Multi-constituent: Defined based on composition, with more than one constituent ≥10% and <80%. Naming should be based on a reaction mass of the main constituents.
UVCB: Identified based on the source of the substance and process used. Any significant change in the source or process is likely to lead to identification as another substance and a separate registration. UVCB substances cannot be sufficiently described based on composition as the number of constituents is too large, the composition is, to a significant extent, unknown, or the composition is variable and poorly predictable. All known constituents and all constituents present at ≥10% should be specified in the REACH dossier, as well as any constituent relevant for classification or PBT assessment.

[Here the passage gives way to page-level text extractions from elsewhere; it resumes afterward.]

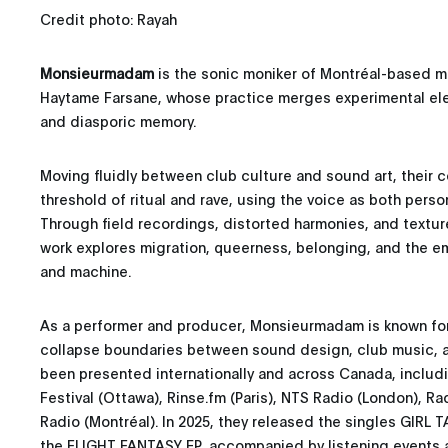
Credit photo: Rayah
Monsieurmadam
is the sonic moniker of Montréal-based mul
Haytame Farsane, whose practice merges experimental elec
and diasporic memory.
Moving fluidly between club culture and sound art, their 
threshold of ritual and rave, using the voice as both perso
Through field recordings, distorted harmonies, and textur
work explores migration, queerness, belonging, and the 
and machine.
As a performer and producer, Monsieurmadam is known for 
collapse boundaries between sound design, club music, an
been presented internationally and across Canada, includ
Festival (Ottawa), Rinse.fm (Paris), NTS Radio (London), Ra
Radio (Montréal). In 2025, they released the singles GIRL 
the FLIGHT FANTASY EP, accompanied by listening events a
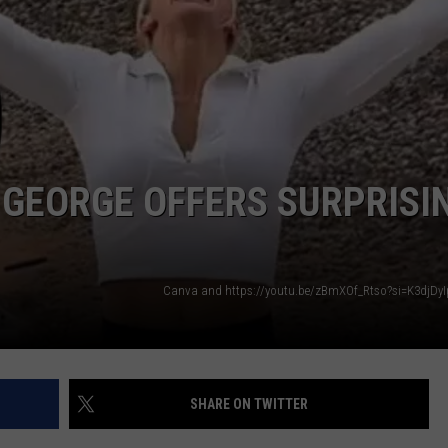
. GEORGE OFFERS SURPRISI
Canva and https://youtu.be/zBmXOf_Rtso?si=K3djDy
SHARE ON TWITTER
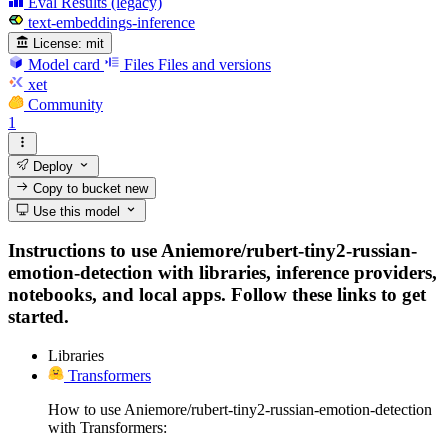
Eval Results (legacy)
text-embeddings-inference
License:
mit
Model card
Files
Files and versions
xet
Community
1
Deploy
Copy to bucket
new
Use this model
Instructions to use Aniemore/rubert-tiny2-russian-
emotion-detection with libraries, inference providers,
notebooks, and local apps. Follow these links to get
started.
Libraries
Transformers
How to use Aniemore/rubert-tiny2-russian-emotion-detection
with Transformers:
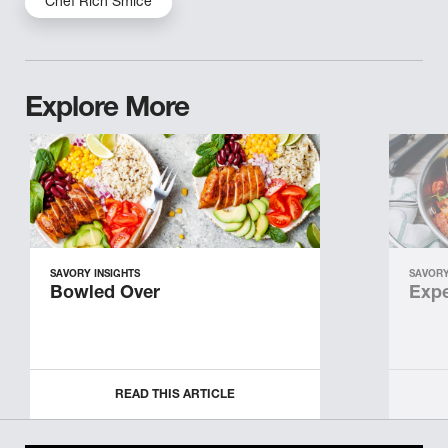
Chef Rich Smice
Explore More
SAVORY INSIGHTS
SAVORY
Bowled Over
Expe
READ THIS ARTICLE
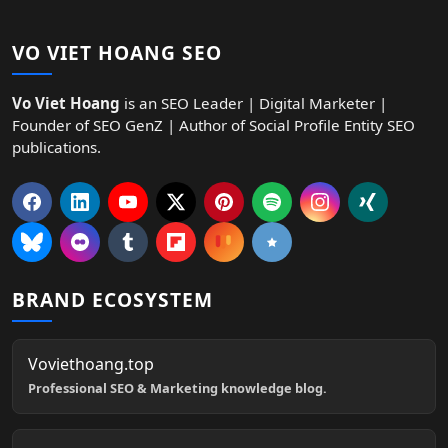
VO VIET HOANG SEO
Vo Viet Hoang
is an SEO Leader | Digital Marketer |
Founder of SEO GenZ | Author of Social Profile Entity SEO
publications.
BRAND ECOSYSTEM
Voviethoang.top
Professional SEO & Marketing knowledge blog.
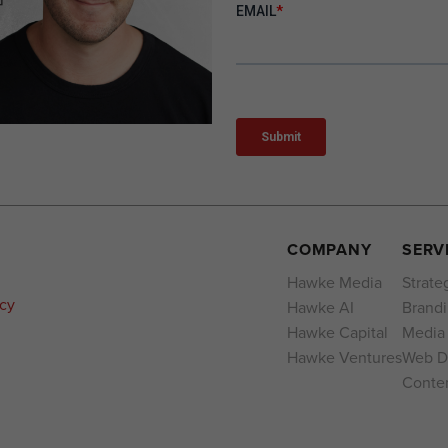
COMPANY
SERV
Hawke Media
Strate
acy
Hawke AI
Brand
Hawke Capital
Media
Hawke Ventures
Web D
Conten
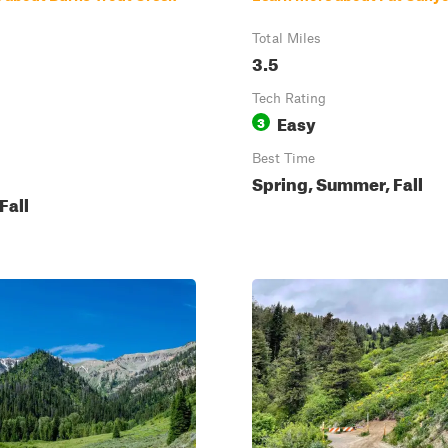
Total Miles
3.5
Tech Rating
Easy
3
Best Time
Spring, Summer, Fall
Fall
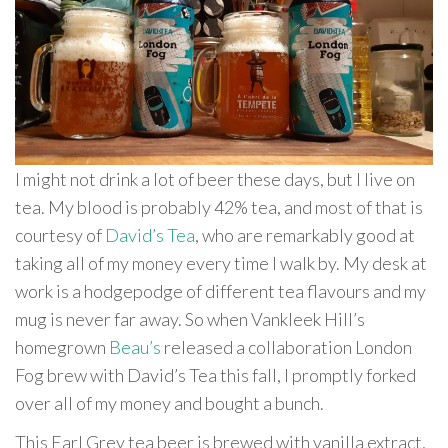
I might not drink a lot of beer these days, but I live on
tea. My blood is probably 42% tea, and most of that is
courtesy of
David’s Tea
, who are remarkably good at
taking all of my money every time I walk by. My desk at
work is a hodgepodge of different tea flavours and my
mug is never far away. So when Vankleek Hill’s
homegrown
Beau’s
released a collaboration London
Fog brew with David’s Tea this fall, I promptly forked
over all of my money and bought a bunch.
This Earl Grey tea beer is brewed with vanilla extract,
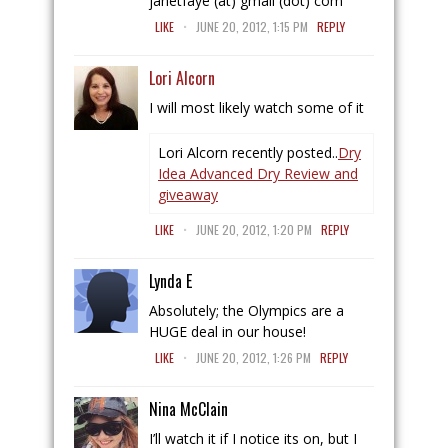
janetfaye (at) gmail (dot) com
.
LIKE
JUNE 20, 2012, 1:15 PM
REPLY
Lori Alcorn
I will most likely watch some of it
Lori Alcorn recently posted..
Dry
Idea Advanced Dry Review and
giveaway
.
LIKE
JUNE 20, 2012, 1:20 PM
REPLY
Lynda E
Absolutely; the Olympics are a
HUGE deal in our house!
.
LIKE
JUNE 20, 2012, 1:26 PM
REPLY
Nina McClain
I’ll watch it if I notice its on, but I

Sufficient analytical data to identify which of these categories a substance falls into is a must. Even for UVCB substances, analysis is key in order to ensure that representative samples are chosen for testing and to justify read across approaches, if appropriate. For UVCB substances with very large numbers of constituents, grouping of constituents can be an effective tool for managing the complexity of the substance.
Since the first registration deadline there has been increasing focus on the challenges faced by registrants with regard to substance identity. Substance identity was also a topic covered in ECHA’s 10th Stakeholders Day that took place on 27 May 2015.
As we near the next registration deadline it is important not to underestimate the work involved in confirming substance identity and the importance of this as a basis for the rest of the registration dossier.
Don’t delay in confirming your substance identity!